■ **Task requirements**
Could you copy every line in the listing below that has the word "Nach"?
*** Working data Section Begins ***
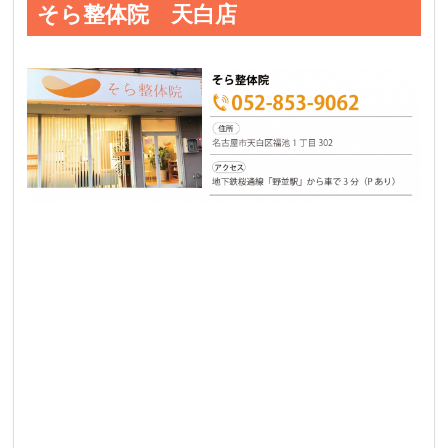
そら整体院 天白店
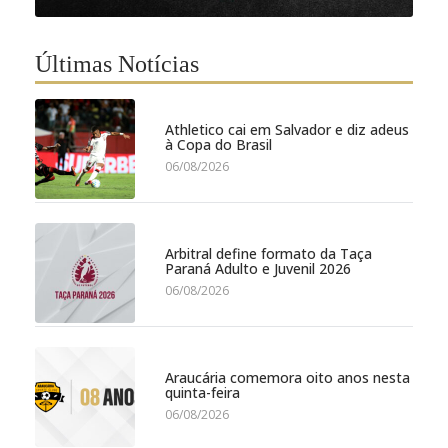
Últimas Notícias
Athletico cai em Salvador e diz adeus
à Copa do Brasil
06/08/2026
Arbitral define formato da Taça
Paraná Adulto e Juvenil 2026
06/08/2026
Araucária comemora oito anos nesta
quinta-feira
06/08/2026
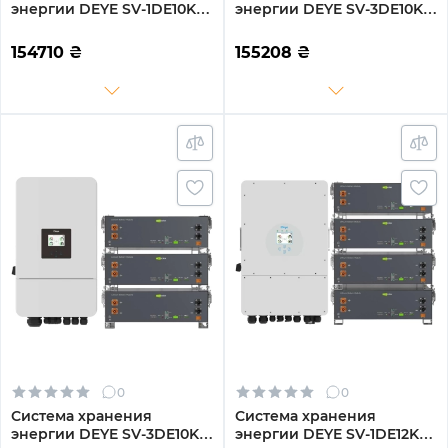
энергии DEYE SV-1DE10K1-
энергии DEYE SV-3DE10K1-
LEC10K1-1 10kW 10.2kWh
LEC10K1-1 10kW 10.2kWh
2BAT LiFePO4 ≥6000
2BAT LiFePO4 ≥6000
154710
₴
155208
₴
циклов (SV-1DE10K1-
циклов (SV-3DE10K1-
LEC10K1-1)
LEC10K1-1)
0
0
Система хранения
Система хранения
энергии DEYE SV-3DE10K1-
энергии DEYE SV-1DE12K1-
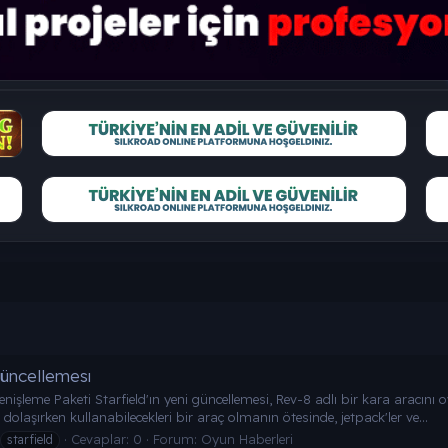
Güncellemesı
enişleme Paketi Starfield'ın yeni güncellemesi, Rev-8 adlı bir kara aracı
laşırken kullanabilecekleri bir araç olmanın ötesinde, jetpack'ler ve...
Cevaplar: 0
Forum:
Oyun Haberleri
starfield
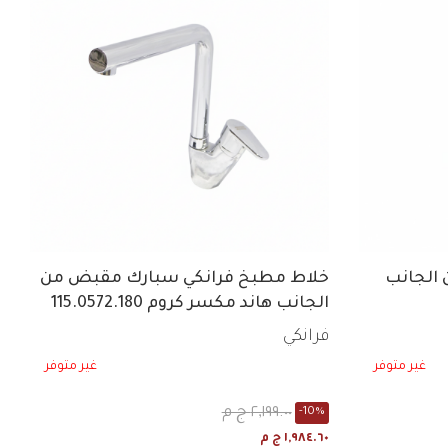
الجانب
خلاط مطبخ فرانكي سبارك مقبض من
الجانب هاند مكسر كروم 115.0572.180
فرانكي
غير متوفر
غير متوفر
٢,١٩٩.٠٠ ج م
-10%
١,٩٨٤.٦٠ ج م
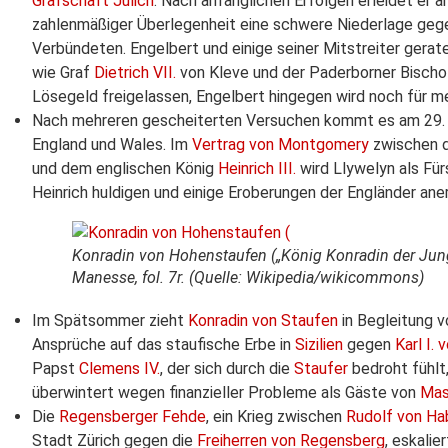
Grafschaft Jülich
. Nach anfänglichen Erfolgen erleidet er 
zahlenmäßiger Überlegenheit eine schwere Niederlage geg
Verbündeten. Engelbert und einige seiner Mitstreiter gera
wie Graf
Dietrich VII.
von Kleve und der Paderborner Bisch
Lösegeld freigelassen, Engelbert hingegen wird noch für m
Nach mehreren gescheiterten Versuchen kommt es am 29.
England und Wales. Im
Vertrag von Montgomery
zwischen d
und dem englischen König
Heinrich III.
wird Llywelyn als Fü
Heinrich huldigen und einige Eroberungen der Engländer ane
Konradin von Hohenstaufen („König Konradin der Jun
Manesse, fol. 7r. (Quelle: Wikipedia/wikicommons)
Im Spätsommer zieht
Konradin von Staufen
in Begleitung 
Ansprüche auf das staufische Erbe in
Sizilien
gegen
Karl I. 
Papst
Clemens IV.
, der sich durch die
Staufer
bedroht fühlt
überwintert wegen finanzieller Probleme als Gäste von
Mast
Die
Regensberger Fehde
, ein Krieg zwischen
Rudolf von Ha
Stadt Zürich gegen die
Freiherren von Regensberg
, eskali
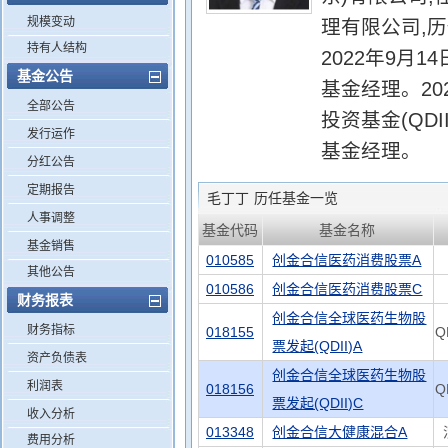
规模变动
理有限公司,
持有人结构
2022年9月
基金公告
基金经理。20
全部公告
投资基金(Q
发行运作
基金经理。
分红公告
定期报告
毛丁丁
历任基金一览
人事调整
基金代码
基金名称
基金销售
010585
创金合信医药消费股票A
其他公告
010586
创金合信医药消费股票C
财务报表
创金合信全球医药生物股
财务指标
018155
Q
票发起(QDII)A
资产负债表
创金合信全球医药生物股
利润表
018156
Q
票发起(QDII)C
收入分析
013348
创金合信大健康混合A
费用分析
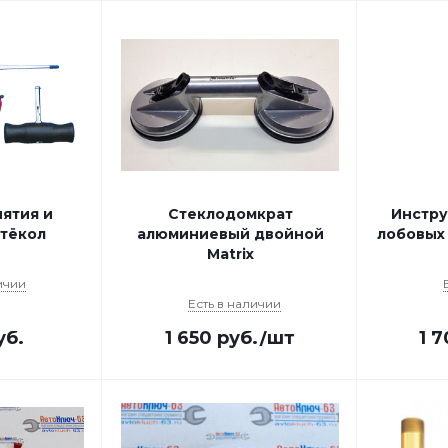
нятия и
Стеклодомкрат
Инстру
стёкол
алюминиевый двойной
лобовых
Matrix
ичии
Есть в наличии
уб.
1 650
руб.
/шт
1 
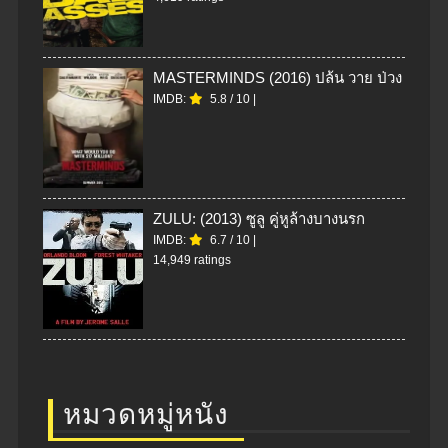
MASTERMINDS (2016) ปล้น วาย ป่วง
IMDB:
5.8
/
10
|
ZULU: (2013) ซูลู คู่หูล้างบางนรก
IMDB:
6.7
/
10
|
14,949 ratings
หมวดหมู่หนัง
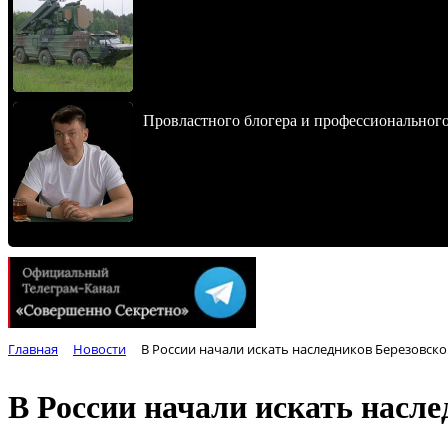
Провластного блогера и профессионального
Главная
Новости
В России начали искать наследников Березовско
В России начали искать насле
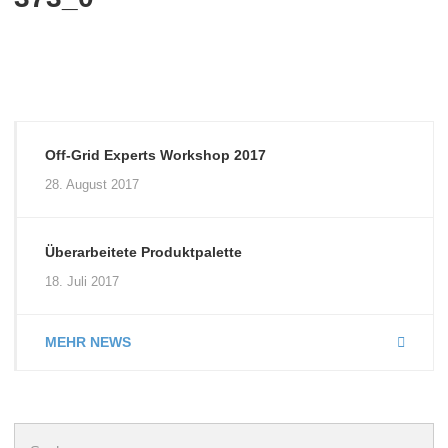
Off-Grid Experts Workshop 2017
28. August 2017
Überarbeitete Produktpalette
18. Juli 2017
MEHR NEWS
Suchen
*** Working data Section Ends ***
*** Working data Section Begins ***
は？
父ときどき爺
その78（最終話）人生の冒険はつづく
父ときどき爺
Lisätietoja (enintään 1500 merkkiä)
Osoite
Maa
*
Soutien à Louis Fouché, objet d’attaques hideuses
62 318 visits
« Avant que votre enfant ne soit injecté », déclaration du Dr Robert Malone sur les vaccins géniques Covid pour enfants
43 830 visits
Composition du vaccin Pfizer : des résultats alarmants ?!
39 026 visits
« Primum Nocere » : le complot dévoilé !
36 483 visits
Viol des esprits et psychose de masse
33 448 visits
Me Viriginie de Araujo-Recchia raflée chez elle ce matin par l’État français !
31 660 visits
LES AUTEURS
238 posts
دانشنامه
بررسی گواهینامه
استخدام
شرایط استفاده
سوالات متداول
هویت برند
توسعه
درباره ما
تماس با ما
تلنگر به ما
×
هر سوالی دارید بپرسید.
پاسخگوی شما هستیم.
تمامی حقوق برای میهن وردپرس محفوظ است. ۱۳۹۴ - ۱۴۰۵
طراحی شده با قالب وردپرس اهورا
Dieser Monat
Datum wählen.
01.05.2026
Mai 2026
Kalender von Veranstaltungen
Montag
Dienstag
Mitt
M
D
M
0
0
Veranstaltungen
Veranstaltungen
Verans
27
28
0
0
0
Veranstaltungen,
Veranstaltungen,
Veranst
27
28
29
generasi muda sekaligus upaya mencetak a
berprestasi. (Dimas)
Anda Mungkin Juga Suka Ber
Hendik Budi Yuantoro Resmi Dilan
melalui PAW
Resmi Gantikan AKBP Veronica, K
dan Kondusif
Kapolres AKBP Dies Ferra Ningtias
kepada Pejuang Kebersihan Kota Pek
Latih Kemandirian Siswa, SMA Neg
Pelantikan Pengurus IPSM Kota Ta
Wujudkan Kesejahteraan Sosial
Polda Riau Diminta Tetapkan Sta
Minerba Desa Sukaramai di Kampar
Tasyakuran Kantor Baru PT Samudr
*** Working data Section Ends ***
■ **Solution for this problem**
. Nach anfänglichen Erfolgen erleidet er 
Nach mehreren gescheiterten Versuchen kommt es am 29.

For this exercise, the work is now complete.